Ford joined a coalition of 20 other attorneys general that filed a lawsuit after the administration announced plans to cut half of the DOE’s workforce. Thursday, a federal judge set a hearing for April 25.

On March 20, Trump gave an executive order mandating the closure of the department. This also included the transfer of student loan oversight and special education services to other departments.

During a Friday press conference, Ford said the president does not have the authority to dismantle an agency at his pleasure.

“Congress created the Department of Education,” Ford said. “It exists to carry out the law that Congress has passed. Now unless Congress says otherwise, it stays. The executive branch cannot bypass the Constitution and it certainly can’t do so at the expense of millions of Americans and Nevada education.”

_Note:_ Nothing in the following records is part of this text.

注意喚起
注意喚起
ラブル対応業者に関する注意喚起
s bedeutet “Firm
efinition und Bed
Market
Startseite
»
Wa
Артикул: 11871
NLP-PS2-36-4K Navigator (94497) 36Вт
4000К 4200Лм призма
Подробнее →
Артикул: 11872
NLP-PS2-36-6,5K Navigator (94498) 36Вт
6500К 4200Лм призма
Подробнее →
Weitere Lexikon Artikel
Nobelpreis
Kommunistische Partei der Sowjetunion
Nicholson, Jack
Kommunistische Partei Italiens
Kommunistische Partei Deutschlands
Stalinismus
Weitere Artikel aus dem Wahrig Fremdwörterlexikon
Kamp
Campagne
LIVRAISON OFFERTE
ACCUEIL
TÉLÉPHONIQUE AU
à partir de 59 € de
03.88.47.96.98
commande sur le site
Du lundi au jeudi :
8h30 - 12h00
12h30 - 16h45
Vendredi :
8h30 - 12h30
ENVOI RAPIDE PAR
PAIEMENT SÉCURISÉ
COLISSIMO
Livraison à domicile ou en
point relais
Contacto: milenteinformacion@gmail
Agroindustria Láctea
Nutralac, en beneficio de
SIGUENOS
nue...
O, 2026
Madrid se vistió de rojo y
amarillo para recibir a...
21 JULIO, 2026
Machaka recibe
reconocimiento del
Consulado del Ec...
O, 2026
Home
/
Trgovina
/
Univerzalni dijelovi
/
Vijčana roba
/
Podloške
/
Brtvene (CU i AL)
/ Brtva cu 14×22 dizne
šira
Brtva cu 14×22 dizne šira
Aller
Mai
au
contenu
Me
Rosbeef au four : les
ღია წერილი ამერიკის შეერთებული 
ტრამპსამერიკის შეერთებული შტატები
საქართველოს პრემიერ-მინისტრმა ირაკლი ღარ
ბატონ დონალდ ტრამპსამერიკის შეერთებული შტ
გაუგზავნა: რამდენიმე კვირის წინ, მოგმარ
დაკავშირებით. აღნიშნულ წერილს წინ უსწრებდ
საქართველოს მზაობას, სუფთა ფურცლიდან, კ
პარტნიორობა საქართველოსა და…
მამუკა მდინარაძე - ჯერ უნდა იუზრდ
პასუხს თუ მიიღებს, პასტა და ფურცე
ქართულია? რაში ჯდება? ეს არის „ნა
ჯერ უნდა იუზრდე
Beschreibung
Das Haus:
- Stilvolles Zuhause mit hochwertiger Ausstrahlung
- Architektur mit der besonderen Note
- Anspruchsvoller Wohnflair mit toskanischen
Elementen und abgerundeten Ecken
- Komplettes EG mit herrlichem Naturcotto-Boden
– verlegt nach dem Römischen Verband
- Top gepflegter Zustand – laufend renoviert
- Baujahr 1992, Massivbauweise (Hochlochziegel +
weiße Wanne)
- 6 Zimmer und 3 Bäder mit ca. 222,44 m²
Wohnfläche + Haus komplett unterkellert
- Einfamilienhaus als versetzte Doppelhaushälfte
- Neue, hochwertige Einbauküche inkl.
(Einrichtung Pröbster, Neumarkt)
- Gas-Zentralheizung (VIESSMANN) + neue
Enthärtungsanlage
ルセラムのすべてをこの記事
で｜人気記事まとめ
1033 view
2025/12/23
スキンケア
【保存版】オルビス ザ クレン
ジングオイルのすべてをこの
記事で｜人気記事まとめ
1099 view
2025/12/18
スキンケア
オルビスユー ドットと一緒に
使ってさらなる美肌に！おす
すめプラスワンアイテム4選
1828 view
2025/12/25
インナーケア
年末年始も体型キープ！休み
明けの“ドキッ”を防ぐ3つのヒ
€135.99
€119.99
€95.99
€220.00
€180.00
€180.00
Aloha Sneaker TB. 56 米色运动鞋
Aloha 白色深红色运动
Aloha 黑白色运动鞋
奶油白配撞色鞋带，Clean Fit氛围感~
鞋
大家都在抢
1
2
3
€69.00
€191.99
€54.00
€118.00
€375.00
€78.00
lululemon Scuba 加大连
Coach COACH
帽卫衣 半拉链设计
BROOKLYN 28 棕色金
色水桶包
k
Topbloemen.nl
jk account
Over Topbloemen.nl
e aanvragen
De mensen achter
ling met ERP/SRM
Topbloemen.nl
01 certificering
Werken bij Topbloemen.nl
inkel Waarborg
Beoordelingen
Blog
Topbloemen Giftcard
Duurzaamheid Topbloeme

Ford called the DOE a lifeline for children, stating Nevada receives $6 billion in federal aid, including Pell grants for 41,000 college students. Approximately $38 million is allocated to the state’s Career and Technical Education programs, and more than $315 million goes toward special education services, he said. The DOE also supports 60,000 with special needs.

“If you take that (funding) away … you’re pulling out the rug for kids who need it the most,” Ford said.

Tille Torres, a Clark County public school teacher who spoke during Friday’s press conference, said she has taught in Nevada for 25 years. In her dual-credit English program, she has two support professionals who provide intervention services for students with special needs. Federal funding helps keep education support professionals such as her reading specialist and speech therapist in Nevada’s classrooms, she said.

“Honestly, I’ve never seen anything like this,” Torres said. “When I learned about Trump’s executive order to shut down, my heart sank. It wasn’t an abstract policy change. This was personal. I thought, ‘What’s going to happen to (the students?)’

“They’re telling us it’s about giving power back to the states and the parents. It sounds like it’s taking of all my support.”

Nevada Solicitor General Heidi Stern said Trump and Education Secretary Linda McMahon are subject to the nation’s laws and cannot unilaterally terminate the department’s staff. She also cited the various offices and services that provide or oversee numerous services to children in Nevada receiving federal support, including student privacy policy, the Homeless Assistance Act, Office of Civil Rights, Office of English Language Acquisition and others. Higher education institutions and the Free Application for Federal Student Aid likely will be impacted as well, Stern said.

“Because the actions of the president and secretary of the Department of (Education) violate our country’s laws and because they harm Nevada, we filed a motion earlier this week to enjoin these actions and stop harm to Nevada schoolchildren and children across the country,” Stern said. “I look forward to prevailing on that motion on April 25.”